Exercise requirements
Gather each line in the entries that includes the string "kunt".

═════ Material provided

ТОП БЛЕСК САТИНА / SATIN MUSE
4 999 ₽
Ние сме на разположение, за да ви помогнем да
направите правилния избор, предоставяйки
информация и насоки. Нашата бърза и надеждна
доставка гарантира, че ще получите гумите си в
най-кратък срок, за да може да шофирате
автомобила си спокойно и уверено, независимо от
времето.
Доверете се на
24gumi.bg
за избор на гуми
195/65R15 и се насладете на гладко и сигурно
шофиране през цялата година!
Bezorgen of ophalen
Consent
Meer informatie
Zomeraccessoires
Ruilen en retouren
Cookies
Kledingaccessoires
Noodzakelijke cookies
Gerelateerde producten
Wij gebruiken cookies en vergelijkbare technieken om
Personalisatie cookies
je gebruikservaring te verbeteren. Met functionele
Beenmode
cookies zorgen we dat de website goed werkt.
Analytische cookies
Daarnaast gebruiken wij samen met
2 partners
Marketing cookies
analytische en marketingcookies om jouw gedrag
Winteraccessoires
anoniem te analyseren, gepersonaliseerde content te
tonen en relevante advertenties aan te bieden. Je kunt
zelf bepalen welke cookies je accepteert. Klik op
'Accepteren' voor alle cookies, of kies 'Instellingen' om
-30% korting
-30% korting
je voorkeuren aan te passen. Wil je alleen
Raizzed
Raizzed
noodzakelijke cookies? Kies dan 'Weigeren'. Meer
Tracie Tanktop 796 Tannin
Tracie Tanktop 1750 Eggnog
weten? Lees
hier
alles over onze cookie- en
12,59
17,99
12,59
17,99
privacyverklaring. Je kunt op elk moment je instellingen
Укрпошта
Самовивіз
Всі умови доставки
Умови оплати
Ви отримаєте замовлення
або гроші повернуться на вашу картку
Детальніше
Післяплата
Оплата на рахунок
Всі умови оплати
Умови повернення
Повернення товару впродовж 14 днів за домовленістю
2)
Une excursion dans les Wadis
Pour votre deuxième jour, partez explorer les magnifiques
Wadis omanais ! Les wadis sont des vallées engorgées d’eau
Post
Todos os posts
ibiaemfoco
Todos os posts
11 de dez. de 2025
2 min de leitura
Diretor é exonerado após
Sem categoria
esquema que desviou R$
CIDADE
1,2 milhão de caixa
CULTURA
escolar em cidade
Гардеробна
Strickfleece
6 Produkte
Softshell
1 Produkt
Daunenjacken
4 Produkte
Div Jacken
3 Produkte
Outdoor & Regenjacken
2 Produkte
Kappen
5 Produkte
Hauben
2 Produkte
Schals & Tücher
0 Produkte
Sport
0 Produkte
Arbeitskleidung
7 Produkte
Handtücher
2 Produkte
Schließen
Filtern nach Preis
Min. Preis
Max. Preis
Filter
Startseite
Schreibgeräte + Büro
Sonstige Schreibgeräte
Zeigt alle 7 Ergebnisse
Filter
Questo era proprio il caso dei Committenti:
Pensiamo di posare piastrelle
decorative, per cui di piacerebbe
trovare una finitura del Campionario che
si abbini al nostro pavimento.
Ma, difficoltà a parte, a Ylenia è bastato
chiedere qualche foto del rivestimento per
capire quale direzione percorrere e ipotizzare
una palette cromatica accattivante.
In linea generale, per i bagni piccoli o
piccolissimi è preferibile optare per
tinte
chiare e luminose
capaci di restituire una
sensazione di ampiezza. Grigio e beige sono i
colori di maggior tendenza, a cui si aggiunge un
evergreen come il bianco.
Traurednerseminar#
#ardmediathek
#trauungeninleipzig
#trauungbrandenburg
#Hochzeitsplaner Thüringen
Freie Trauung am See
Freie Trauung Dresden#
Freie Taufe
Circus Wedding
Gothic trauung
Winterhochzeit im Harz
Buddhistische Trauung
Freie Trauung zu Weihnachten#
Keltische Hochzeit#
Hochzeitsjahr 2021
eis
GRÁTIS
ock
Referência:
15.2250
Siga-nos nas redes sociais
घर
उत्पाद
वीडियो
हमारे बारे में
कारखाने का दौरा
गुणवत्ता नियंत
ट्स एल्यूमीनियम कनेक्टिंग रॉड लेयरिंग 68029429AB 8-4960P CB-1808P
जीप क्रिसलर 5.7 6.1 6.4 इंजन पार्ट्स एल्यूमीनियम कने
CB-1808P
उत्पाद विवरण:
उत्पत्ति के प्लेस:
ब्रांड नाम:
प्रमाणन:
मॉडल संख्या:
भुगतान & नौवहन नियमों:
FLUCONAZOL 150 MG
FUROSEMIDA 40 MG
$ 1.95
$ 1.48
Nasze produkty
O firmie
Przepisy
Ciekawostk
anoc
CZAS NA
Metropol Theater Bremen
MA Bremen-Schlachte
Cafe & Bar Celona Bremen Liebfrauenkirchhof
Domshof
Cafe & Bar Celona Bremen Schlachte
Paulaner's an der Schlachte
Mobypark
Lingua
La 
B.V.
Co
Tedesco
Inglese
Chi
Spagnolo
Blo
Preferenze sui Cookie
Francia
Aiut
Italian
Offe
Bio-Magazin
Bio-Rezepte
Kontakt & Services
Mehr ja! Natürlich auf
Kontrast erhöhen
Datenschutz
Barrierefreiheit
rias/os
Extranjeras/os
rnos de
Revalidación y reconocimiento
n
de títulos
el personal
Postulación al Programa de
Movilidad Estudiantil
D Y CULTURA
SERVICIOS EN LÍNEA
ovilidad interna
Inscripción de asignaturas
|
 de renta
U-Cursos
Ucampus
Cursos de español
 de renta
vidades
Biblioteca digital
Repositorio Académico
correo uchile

══════════

Response to this exercise
tonen en relevante advertenties aan te bieden. Je kunt
privacyverklaring. Je kunt op elk moment je instellingen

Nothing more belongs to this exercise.